Car, par exemple ce choix de cartes postales achetées en même temps révèle sûrement un intérêt pour l'architecture mais aussi pour l'image, sa représentation. Ce que je veux dire c'est que je ne procède pas tant par goût pour une architecture ou un architecte, encore moins un style mais bien plus par un certain univers produit par l'image (donc la photographie). Je n'oublie pas que j'ai démarré cette collection par la confirmation de Martin Parr. Celle des boring postcard. Mais bien vite je retrouvais mes amours de jeunesse pour l'architecture et ne pouvais m'empêcher de transformer cet ennui par du gripping (école Tom Phillips). Alors des fois je suis perplexe devant mes cartes et je ne sais plus si c'est l'architecture, la photographie, le souvenir du lieu, sa nostalgie (le lieu même du collectionneur de cartes postales) que je regarde et dans laquelle je plonge (Royan).
Par exemple cette carte postale de Aime 2000 à la Grande Plagne nous montre un immeuble assez typique de l'architecture de montagne des années 70, sorte d'écho au bétonnage si jubilatoire des bords de mer. J'ai un a priori négatif sur cette architecture de Michel Besançon. Je ne la connais pourtant que de visu. Mais la plasticité de la construction seulement appréhendée par cette image me fait penser au pire. Mais je suis certain que si j'arpentais ce bâtiment, disons si je pouvais pénétrer l'image et échapper au point de vue obligé du photographe de cartes postales je pourrais avoir une autre idée de cette construction. Notons la trop souvent nécessité du premier plan fleuri (artificiel souvent) de la carte postale d'architecture moderne qui tend à adoucir la radicalité des constructions. Ce que ne font jamais mes deux éditeurs favoris Lyna et Raymon qui même souvent accusent la brutalité des lieux.
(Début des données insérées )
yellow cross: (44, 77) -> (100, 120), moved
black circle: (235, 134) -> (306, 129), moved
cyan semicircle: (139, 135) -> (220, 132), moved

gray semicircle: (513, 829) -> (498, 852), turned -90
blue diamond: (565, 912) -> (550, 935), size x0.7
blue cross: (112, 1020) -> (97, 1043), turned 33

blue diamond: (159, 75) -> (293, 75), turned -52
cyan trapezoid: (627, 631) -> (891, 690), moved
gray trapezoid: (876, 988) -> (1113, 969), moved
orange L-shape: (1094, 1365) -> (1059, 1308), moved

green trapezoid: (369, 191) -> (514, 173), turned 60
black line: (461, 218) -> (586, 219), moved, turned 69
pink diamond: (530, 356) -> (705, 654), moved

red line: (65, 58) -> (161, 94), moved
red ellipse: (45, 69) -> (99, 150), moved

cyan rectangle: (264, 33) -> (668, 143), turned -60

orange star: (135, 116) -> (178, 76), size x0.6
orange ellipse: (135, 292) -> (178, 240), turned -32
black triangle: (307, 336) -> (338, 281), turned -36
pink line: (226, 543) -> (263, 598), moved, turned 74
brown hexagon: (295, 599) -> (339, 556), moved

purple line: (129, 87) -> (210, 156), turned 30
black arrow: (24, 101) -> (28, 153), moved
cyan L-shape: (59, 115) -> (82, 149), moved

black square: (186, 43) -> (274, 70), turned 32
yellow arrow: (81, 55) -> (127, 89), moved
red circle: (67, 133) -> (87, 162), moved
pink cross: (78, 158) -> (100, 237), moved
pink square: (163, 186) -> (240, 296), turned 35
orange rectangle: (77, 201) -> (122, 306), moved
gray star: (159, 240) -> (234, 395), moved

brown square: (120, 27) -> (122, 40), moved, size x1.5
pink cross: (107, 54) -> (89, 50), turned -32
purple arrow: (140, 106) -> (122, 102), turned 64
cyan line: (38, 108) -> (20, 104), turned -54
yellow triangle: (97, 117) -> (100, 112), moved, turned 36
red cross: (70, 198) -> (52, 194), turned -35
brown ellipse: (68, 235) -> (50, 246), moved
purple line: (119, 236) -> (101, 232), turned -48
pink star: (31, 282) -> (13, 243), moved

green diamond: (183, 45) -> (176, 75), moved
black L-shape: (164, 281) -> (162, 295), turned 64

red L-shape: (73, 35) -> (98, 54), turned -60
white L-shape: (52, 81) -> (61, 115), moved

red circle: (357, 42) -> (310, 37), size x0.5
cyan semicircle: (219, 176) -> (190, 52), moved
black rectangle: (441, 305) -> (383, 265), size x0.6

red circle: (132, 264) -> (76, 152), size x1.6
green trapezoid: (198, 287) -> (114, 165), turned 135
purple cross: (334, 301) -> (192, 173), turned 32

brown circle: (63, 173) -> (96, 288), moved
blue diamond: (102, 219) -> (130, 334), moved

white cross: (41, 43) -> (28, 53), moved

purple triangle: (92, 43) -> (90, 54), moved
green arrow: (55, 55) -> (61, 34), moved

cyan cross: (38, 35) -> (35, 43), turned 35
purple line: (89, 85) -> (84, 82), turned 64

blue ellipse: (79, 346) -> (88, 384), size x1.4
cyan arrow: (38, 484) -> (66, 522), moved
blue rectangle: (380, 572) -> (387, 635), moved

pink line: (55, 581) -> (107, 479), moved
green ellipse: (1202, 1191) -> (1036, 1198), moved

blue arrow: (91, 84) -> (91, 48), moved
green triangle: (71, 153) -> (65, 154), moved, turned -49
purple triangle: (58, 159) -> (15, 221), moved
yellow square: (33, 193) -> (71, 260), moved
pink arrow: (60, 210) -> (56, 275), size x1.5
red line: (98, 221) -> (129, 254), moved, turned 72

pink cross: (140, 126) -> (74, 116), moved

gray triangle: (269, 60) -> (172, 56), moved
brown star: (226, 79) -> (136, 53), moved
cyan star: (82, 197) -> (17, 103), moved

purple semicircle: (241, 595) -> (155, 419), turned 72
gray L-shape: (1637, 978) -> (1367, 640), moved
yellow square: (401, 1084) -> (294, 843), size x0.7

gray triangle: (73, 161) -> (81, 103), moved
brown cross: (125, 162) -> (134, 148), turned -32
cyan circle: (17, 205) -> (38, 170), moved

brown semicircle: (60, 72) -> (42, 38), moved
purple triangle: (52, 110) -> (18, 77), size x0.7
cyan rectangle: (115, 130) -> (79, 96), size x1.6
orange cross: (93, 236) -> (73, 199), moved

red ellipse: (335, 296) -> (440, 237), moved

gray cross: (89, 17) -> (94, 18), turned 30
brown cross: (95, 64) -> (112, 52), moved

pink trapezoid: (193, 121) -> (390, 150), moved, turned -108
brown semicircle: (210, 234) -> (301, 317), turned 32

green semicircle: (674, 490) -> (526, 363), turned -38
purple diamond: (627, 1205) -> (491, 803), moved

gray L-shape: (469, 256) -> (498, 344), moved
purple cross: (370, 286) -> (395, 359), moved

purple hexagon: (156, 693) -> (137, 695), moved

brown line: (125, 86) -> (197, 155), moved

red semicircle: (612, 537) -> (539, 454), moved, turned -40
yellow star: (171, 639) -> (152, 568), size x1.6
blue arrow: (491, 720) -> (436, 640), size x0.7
J'aimerais tant discuter avec ces photographes de cartes postales... Qui commandite le point de vue ?
Encore du jardin sur cette image en noir et blanc si parfait des immeubles à Freisdorf. Ce noir et blanc si parfait, au ciel si délicat accuse la perfection de la fin du chantier du quartier et en même temps il produit une impression de perfection formelle (accusation du dessin) il durcit l'ensemble, l'attriste. Même le jardinet n'y peut rien. Et j'aime ça parce que je peux traverser cette image avec les Becher. Il s'agit donc de filtres que je m'applique. Je ne regarde pas seul.
Je sais également que les cartes postales sont des papillons que j'épingle.
Parfois ces papillons sont absolument complets et semblent passer tous les filtres que je m'applique. Par exemple cette dernière carte postale de Stockholm, du Gren Center. Que ce soit le programme architectural ou l'édition même, cette carte est le prototype de ce que je recherche. Une modernité affichée, assumée sous un ciel bleu prometteur d'un avenir radieux, une sorte de pittoresque (qui mérite d'être peint) de l'architecture contemporaine. Ici pas de premier plan fleuri en contre-point, pas de décor, le bâtiment seul dans sa forme et sa plasticité. Le vide même d'usagers du lieu est souhaité, ce qui va à l'encontre de la carte postale dite animée des cartophiles. Les autos sont les bienvenues, elles. Le ciel bleu est toujours à l'opposé de la photographie objective qui aime tout particulièrement l'objectivité du gris uniforme comme si la météorologie était toujours douteuse, comme si avoir vu était toujours avoir vu dans le neutre. Cette neutralité (impossible) se joue donc dans la nuée. On la fabrique comme on peut.
La carte postale de Aime 2000 au massif de la Grande plagne est une édition AS en couleurs naturelles (évidemment...) non datée mais le bâtiment de Michel Besançon architecte est de 1968.
La carte postale du Hochhaus à Freisdorf est une édition Zeitz envoyée en 1962.
La carte postale du Gren Center de Stockholm est une édition Ultra imprimée en Suède et photographiée par T. Lindeberg. L'architecture est de Messieurs Sune Lindström et Alf Byden et date de 1962.

mardi 22 juillet 2008

même très beau






Donc on continue et voici à nouveau le lien pour lire la lettre de Monsieur Rudy Ricciotti :
http://rouenperspectives.hautetfort.com/media/01/00/2037434705.pdf
Qui publiera la première carte postale de la superbe médiathèque ?
Puis-je le faire ?

ça va être beau





Pas de cartes postales aujourd'hui mais l'actualité rouennaise m'a conduit jusqu'aux travaux de la médiathèque en chantier. Ce bâtiment de Rudy Ricciotti ne verra peut-être pas le jour puisque dans sa puissance municipale toute neuve Madame la maire a décidé de faire arrêter les travaux qui seraient trop ruineux pour la ville. Je vous invite à lire la lettre de Rudy Ricciotti à ce sujet et à évidemment soutenir ce projet que Rouen mérite.
Une belle architecture c'est toujours bon à prendre à Rouen. Je ne polémiquerai pas sur les raisons politiques d'un tel choix qui ressemble plus à une stratégie de la terreur pour obtenir un financement autre que celui de la ville de Rouen, mais tout de même stopper un chantier à ce degré d'avancement c'est un peu euh... Oui vraiment très euh... sinistre (comme disent les italiens).
Voyez les photographies, quelques-unes, pour vous donner une idée de l'ampleur de l'engagement des travaux et imaginez ça abandonné pendant des mois à pourrir dans un quartier...
Cette médiathèque va ouvrir, elle sera belle.
Soutenons Monsieur Rudy Ricciotti.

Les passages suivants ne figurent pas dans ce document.